平成27年度 春期 プロジェクトマネージャ試験 午前Ⅱ 問25
テクノロジ/セキュリティテンペスト技術の説明とその対策として,適切なものはどれか。
出典:平成27年度 春期 プロジェクトマネージャ試験 午前Ⅱ 問25
- アディスプレイなどから放射される電磁波を傍受し,表示内容などを盗み見る技術であり,その対策としては,電磁波を遮断する。
- イデータ通信の途中でパケットを横取りし,内容を改ざんする技術であり,その対策としては,ディジタル署名を利用して改ざんを検知する。
- ウマクロウイルスにおいて使われる技術であり,その対策としては,ウイルス対策ソフトを導入し,最新の定義ファイルを適用する。

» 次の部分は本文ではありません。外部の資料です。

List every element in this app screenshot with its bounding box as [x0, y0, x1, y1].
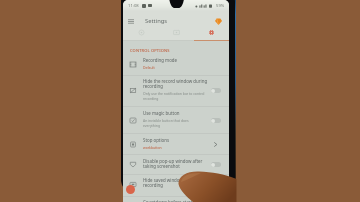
staticText: Stop options — [143, 137, 170, 143]
button[interactable]: Premium — [212, 15, 224, 27]
staticText: An invisible button that does everything — [143, 118, 189, 128]
staticText: 11:08 — [128, 3, 139, 9]
staticText: Only use the notification bar to control… — [143, 91, 214, 101]
button[interactable]: Disable pop-up window after taking scree… — [123, 155, 229, 174]
button[interactable]: Videos — [159, 28, 194, 37]
staticText: Use magic button — [143, 110, 180, 116]
staticText: Settings — [145, 17, 168, 25]
button[interactable]: Hide saved window after recording — [123, 174, 229, 195]
button[interactable]: Settings — [194, 28, 229, 37]
staticText: CONTROL OPTIONS — [130, 48, 170, 53]
staticText: Default — [143, 65, 155, 70]
staticText: Countdown before start recording — [143, 199, 214, 202]
button[interactable]: Stop options — [123, 134, 229, 154]
button[interactable]: Countdown before start recording — [123, 196, 229, 202]
staticText: Disable pop-up window after taking scree… — [143, 158, 214, 169]
staticText: Hide the record window during recording — [143, 78, 214, 89]
staticText: Hide saved window after recording — [143, 177, 214, 188]
button[interactable]: Menu — [125, 15, 137, 27]
staticText: 59% — [216, 3, 225, 9]
staticText: Recording mode — [143, 57, 178, 63]
staticText: workbutton — [143, 145, 162, 150]
button[interactable]: Hide the record window during recording — [123, 75, 229, 107]
button[interactable]: Recording mode — [123, 54, 229, 75]
button[interactable]: Use magic button — [123, 107, 229, 133]
button[interactable]: Record — [126, 185, 135, 194]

- エ無線LANの信号を傍受し,通信内容を解析する技術であり,その対策としては,通信パケットを暗号化する。
正解:ア
解説
テンペスト技術とは,ディスプレイやケーブルなどの電子機器から漏えいする微弱な電磁波を,離れた場所から傍受・解析することによって,表示内容や送受信内容などを盗み見る技術である。この対策としては,電磁波を遮断するシールド(テンペスト対策)を施すことが有効である。
選択肢ごとの解説
- ア正しい。ディスプレイなどから放射される電磁波を傍受し,表示内容などを盗み見る技術がテンペスト技術であり,その対策としては電磁波を遮断することが有効である。
- イ誤り。データ通信の途中でパケットを横取りし,内容を改ざんする技術は,中間者攻撃などの説明であり,テンペスト技術の説明ではない。また,その対策としてのディジタル署名の利用は改ざん検知の対策であり,電磁波の傍受とは無関係である。
- ウ誤り。マクロウイルスにおいて使われる技術という記述は,テンペスト技術の説明ではなく,マクロウイルスの対策としてのウイルス対策ソフトの導入・定義ファイルの適用も,電磁波の傍受とは無関係である。
- エ誤り。無線LANの信号を傍受し,通信内容を解析する技術は,無線LANの盗聴に関する説明であり,テンペスト技術(電磁波の傍受)そのものの説明ではない。